Dplyr summarise categorial variable that appears multiple times

Traumfabrik · May 12, 2018, 9:40pm

My dataframe looks like this:

  
head(small)

Now i want to summarize all the data for each Video.ID. The problem are columns like category, where i cannot apply sum or mean or something. I tried the following

small %>%group_by(Video.ID) %>% summarise(sumr=sum(Partner.Revenue),len=mean(Video.Duration..sec.),cat=mean(Category))

mean(Category) is clearly wrong, but I do not know how to fix it. One video id only ever has one category, how to I get dplyr to just pick that in the summary ?

I know its a beginner question and most likely silly, but I just cannot find a solution. All tips are appreciated.

jcblum · May 12, 2018, 10:52pm

summarise() just needs a function that will return a single value. So if you're certain that there's only one value of Category per group, you could use:

small %>%
  group_by(Video.ID) %>%
  summarise(
    sumr = sum(Partner.Revenue),
    len = mean(Video.Duration..sec.),
    cat = Category[[1]]
  )

If it's possible you might have more than one value of Category per group, then it's up to you to decide how they should be collapsed into a single value.
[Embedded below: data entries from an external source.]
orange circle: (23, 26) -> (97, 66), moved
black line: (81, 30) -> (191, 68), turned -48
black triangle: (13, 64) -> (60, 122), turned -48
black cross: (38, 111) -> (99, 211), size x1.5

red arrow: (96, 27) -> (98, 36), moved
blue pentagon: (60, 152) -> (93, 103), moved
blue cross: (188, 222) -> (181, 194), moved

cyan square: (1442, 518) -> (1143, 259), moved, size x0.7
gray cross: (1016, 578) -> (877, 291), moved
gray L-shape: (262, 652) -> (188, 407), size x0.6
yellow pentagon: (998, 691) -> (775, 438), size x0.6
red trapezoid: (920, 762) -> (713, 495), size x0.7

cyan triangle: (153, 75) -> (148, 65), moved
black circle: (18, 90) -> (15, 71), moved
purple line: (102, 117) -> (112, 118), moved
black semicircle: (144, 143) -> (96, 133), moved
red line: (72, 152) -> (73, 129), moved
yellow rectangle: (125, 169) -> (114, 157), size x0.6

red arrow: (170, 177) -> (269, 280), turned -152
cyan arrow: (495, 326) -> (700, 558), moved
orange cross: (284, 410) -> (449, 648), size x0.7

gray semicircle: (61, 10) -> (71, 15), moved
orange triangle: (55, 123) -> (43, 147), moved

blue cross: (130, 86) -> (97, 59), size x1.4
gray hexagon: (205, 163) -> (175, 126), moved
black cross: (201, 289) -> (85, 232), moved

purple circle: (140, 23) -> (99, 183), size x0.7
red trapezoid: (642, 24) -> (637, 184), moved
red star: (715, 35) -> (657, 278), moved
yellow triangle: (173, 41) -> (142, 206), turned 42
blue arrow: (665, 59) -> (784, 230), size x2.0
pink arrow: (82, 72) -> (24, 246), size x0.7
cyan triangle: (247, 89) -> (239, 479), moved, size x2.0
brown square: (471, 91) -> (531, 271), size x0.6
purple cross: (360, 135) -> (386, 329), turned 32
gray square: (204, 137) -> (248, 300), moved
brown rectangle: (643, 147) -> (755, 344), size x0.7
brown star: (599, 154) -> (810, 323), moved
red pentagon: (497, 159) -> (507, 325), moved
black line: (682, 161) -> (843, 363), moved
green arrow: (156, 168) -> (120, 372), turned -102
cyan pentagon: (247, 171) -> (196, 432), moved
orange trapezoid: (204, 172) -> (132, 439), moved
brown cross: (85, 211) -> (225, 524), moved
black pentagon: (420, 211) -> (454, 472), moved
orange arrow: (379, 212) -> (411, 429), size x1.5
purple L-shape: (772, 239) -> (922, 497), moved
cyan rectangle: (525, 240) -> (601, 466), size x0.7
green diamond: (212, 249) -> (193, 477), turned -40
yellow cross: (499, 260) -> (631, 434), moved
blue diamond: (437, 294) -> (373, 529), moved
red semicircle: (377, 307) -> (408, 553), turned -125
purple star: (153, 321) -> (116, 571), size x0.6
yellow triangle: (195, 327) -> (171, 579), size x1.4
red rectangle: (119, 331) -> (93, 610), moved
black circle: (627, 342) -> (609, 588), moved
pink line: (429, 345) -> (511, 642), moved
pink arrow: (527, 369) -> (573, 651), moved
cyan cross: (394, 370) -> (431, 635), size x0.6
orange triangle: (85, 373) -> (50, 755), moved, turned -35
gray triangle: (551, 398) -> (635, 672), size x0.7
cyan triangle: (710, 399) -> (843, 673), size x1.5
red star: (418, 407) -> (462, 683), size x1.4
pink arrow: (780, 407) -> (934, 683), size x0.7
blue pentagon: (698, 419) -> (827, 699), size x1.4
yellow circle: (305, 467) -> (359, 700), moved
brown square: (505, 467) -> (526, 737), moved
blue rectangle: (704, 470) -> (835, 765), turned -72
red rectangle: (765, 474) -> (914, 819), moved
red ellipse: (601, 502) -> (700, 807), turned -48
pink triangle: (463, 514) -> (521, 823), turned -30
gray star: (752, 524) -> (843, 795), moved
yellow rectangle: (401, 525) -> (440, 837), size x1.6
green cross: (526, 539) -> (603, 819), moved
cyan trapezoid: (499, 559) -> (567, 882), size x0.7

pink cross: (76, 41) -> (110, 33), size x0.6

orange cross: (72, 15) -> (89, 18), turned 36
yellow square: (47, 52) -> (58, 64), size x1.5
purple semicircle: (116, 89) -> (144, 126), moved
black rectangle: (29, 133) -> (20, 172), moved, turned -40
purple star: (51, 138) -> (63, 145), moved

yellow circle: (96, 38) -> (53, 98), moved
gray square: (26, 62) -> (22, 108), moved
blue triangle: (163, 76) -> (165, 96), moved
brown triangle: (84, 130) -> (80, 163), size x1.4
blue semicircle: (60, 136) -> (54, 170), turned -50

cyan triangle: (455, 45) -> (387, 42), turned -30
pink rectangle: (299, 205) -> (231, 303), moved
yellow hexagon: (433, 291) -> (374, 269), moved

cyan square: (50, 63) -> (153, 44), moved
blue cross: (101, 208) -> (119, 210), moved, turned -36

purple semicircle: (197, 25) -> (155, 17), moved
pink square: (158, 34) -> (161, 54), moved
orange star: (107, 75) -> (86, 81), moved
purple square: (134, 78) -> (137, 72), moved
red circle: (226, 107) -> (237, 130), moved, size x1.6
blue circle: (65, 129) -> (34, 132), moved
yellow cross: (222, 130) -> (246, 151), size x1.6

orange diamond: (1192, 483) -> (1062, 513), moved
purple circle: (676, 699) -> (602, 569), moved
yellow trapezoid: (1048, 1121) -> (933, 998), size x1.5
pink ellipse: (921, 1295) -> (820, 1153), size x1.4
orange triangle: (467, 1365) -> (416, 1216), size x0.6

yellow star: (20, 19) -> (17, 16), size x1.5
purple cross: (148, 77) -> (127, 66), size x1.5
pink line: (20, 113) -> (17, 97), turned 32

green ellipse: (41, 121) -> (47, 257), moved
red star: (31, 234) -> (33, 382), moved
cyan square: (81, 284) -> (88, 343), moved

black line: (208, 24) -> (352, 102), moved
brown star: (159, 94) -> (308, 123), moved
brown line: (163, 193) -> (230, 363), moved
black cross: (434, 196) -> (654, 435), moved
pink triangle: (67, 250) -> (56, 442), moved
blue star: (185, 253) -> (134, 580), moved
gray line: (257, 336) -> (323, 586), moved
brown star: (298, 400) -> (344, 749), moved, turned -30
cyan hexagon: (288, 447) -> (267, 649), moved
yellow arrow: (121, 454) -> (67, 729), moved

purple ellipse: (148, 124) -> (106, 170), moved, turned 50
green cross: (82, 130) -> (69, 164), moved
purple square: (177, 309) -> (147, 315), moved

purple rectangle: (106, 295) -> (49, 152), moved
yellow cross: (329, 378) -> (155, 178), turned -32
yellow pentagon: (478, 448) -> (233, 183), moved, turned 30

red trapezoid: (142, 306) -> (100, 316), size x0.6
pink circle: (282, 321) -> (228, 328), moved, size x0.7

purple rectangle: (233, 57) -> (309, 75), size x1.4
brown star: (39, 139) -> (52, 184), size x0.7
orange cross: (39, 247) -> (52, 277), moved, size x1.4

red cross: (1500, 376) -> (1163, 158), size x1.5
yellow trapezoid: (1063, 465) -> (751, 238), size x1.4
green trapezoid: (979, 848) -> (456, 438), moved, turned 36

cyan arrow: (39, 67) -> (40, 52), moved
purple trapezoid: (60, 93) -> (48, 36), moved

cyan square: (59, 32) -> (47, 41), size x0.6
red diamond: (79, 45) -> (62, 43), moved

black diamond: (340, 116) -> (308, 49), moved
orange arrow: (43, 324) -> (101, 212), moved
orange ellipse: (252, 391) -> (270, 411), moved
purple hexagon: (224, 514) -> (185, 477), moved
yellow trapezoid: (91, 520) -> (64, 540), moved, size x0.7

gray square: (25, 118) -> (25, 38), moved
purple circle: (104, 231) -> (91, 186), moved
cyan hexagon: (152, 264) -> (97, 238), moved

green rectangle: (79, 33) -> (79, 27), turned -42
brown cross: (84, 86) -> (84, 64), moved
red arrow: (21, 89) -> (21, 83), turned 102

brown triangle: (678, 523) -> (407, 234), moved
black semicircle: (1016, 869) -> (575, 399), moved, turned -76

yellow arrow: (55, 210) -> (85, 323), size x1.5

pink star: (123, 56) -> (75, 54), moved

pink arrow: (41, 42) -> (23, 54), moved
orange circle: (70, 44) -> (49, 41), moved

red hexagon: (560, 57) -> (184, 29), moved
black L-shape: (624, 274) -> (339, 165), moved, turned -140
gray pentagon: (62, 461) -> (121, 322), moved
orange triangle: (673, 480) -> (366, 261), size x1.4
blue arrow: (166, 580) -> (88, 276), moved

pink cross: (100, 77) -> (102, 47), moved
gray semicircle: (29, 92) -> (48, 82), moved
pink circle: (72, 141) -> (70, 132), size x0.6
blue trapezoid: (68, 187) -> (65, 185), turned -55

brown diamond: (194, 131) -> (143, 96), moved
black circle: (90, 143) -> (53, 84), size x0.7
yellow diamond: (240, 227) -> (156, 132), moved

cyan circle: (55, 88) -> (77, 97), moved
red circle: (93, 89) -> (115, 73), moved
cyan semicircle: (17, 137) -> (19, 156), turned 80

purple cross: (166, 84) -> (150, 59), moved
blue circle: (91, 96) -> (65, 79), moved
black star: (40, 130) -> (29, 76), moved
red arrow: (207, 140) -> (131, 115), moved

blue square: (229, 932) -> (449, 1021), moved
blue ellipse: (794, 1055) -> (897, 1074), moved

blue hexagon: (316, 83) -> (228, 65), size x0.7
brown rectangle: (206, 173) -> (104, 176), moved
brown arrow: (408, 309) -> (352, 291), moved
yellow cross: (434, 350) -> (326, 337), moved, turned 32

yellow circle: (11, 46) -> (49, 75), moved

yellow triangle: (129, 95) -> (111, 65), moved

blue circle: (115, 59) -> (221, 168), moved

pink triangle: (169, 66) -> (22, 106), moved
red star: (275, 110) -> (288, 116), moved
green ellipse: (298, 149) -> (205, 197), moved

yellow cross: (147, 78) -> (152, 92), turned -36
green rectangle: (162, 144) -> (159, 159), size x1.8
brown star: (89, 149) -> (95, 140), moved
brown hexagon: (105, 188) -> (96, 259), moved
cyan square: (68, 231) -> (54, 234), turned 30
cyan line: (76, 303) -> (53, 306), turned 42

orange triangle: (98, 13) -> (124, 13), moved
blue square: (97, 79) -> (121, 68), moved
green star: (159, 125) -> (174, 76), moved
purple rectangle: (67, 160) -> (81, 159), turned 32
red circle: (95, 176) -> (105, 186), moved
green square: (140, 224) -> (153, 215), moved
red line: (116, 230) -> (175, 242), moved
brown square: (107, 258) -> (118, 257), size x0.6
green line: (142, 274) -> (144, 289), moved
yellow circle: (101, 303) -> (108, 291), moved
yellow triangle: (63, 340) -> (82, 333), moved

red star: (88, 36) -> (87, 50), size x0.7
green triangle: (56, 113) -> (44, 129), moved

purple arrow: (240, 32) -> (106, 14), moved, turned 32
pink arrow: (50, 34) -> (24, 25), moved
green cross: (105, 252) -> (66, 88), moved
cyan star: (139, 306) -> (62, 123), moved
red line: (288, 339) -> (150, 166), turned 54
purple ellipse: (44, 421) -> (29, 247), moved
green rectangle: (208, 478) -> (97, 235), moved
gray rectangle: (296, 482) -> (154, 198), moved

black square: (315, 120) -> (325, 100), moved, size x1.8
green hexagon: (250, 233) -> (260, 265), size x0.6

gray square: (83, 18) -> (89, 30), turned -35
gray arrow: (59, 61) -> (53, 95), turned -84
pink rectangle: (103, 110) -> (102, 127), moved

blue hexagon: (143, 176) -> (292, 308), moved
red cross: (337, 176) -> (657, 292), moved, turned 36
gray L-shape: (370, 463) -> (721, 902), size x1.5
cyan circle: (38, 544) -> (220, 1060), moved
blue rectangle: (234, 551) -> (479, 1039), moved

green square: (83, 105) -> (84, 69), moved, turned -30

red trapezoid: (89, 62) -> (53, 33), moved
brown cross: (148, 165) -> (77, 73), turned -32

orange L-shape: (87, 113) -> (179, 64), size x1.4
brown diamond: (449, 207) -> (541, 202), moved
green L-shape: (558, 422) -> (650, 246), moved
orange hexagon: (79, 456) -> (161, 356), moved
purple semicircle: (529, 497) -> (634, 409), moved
Concatenation is one simple option, though whether it's a good idea or not depends on what you're doing next with the summarized data (displaying in a table? further analysis? ) .

small %>%
  group_by(Video.ID) %>%
  summarise(
    sumr = sum(Partner.Revenue),
    len = mean(Video.Duration..sec.),
    cat = paste(Category, collapse = ", ")
  )

(if you do need to do further analysis on multiple values of Category, summarizing them as a list column with cat = list(Category) is probably the way to go, although then you'll really want to look into purrr and this great tutorial)

P.S. There is nothing wrong with asking beginner questions! We were all beginners once, and we are all still beginners at countless things.

prosoitos · May 13, 2018, 1:04am

A reprex would be really useful.

FAQ: What's a reproducible example (`reprex`) and how do I create one? meta

Why reprex? Getting unstuck is hard. Your first step here is usually to create a reprex, or reproducible example. The goal of a reprex is to package your code, and information about your problem so that others can run it and feel your pain. Then, hopefully, folks can more easily provide a solution. What's in a Reproducible Example? Parts of a reproducible example: background information - Describe what you are trying to do. What have you already done? complete set up - include any library() calls and data to reproduce your issue. data for a reprex: Here's a discussion on setting up data for a reprex make it run - include the minimal code required to reproduce your error on the data…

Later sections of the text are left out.